Note gradientAccumulation()
is only needed by poptorch.PipelinedExecution
.
See also poptorch.Block
.
1 # Create a poptorch.Options instance to override default options
2 opts = poptorch.Options()
3
4 # Run a 100 iteration loop on the IPU, fetching a new batch each time
5 opts.deviceIterations(400)
6
7 # Accumulate the gradient 8 times before applying it.
8 opts.Training.gradientAccumulation(8)
9
10 training_data = poptorch.DataLoader(opts,
11 dataset=ExampleDataset(shape=[3, 2],
12 length=100000),
13 batch_size=model_batch_size,
14 shuffle=True,
15 drop_last=True)
16
17 # Wrap the model in a PopTorch training wrapper
18 poptorch_model = poptorch.trainingModel(model, options=opts)
19
20 # Run over the training data with "batch_size" 200 essentially.
21 for batch_number, (data, labels) in enumerate(training_data):
22 # Execute the device with a 100 iteration loop of batchsize 2 across
23 # 4 IPUs. "output" and "loss" will be the respective output and loss of the
24 # final batch of each replica (the default AnchorMode).
25 output, loss = poptorch_model(data, labels)
26 print(f"{labels[-1]}, {output}, {loss}")
In the code example below, poptorch.Block
introduced in
poptorch.isRunningOnIpu is used to divide up
a different model into disjoint subsets of layers.
These blocks can be shared among multiple parallel execution strategies.
1class Network(nn.Module):
2 def __init__(self):
3 super(Network, self).__init__()
4 self.layer1 = nn.Linear(784, 784)
5 self.layer2 = nn.Linear(784, 784)
6 self.layer3 = nn.Linear(784, 128)
7 self.layer4 = nn.Linear(128, 10)
8 self.softmax = nn.Softmax(1)
9
10 def forward(self, x):
11 x = x.view(-1, 784)
12 with poptorch.Block("B1"):
13 x = self.layer1(x)
14 with poptorch.Block("B2"):
15 x = self.layer2(x)
16 with poptorch.Block("B3"):
17 x = self.layer3(x)
18 with poptorch.Block("B4"):
19 x = self.layer4(x)
20 x = self.softmax(x)
21 return x
22
23
24class TrainingModelWithLoss(torch.nn.Module):
25 def __init__(self, model):
26 super().__init__()
27 self.model = model
28 self.loss = torch.nn.CrossEntropyLoss()
29
30 def forward(self, args, loss_inputs=None):
31 output = self.model(args)
32 if loss_inputs is None:
33 return output
34 with poptorch.Block("B4"):
35 loss = self.loss(output, loss_inputs)
36 return output, loss
37
38
You can see the code examples of poptorch.SerialPhasedExecution
,
poptorch.PipelinedExecution
, and
poptorch.ShardedExecution
below.
An instance of class poptorch.PipelinedExecution
defines an
execution strategy that assigns layers to multiple IPUs as a pipeline.

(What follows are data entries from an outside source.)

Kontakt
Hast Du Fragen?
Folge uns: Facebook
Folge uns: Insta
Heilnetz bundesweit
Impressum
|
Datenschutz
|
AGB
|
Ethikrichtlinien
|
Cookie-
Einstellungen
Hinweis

Gradient
accumulation is used to push multiple batches through the pipeline allowing
IPUs to run in parallel.
1 training_data, test_data = get_mnist_data(opts)
2 model = Network()
3 model_with_loss = TrainingModelWithLoss(model)
4 model_opts = poptorch.Options().deviceIterations(1)

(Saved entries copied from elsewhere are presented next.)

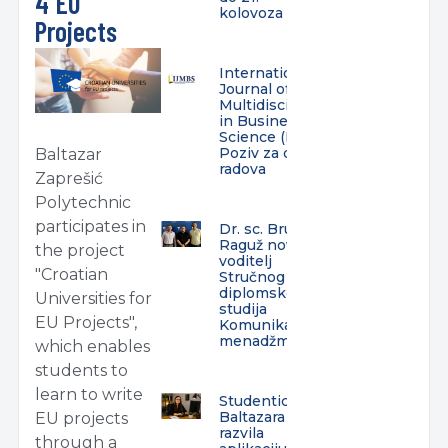
4 EU
kolovoza
Projects
International
Journal of
Multidisciplinarity
in Business and
Science (IJMBS) –
Poziv za dostavu
Baltazar
radova
Zaprešić
Polytechnic
participates in
Dr. sc. Bruno
Raguž novi
the project
voditelj
"Croatian
Stručnog
diplomskog
Universities for
studija
EU Projects",
Komunikacijski
menadžment
which enables
students to
learn to write
Studentica
Baltazara
EU projects
razvila
through a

5 if opts.strategy == "phased":
6 strategy = poptorch.SerialPhasedExecution("B1", "B2", "B3", "B4")
7 strategy.stage("B1").ipu(0)
8 strategy.stage("B2").ipu(0)
9 strategy.stage("B3").ipu(0)
10 strategy.stage("B4").ipu(0)
11 model_opts.setExecutionStrategy(strategy)

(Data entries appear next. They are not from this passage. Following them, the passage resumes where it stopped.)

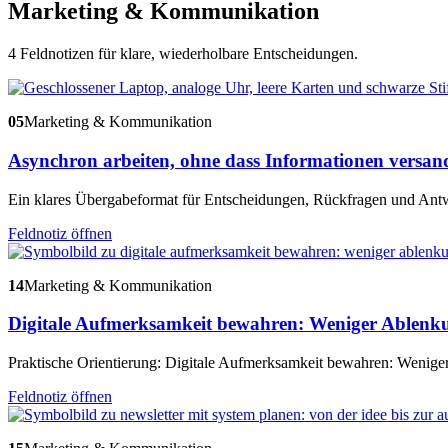
Marketing & Kommunikation
4 Feldnotizen für klare, wiederholbare Entscheidungen.
05
Marketing & Kommunikation
Asynchron arbeiten, ohne dass Informationen versan
Ein klares Übergabeformat für Entscheidungen, Rückfragen und Antwo
Feldnotiz öffnen
14
Marketing & Kommunikation
Digitale Aufmerksamkeit bewahren: Weniger Ablenku
Praktische Orientierung: Digitale Aufmerksamkeit bewahren: Wenige
Feldnotiz öffnen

12 elif opts.strategy == "pipelined":
13 strategy = poptorch.PipelinedExecution("B1", "B2", "B3", "B4")
14 strategy.stage("B1").ipu(0)
15 strategy.stage("B2").ipu(1)
16 strategy.stage("B3").ipu(2)
17 strategy.stage("B4").ipu(3)
18 model_opts.setExecutionStrategy(strategy)
19 model_opts.Training.gradientAccumulation(opts.batches_per_step)
20 else:
21 strategy = poptorch.ShardedExecution("B1", "B2", "B3", "B4")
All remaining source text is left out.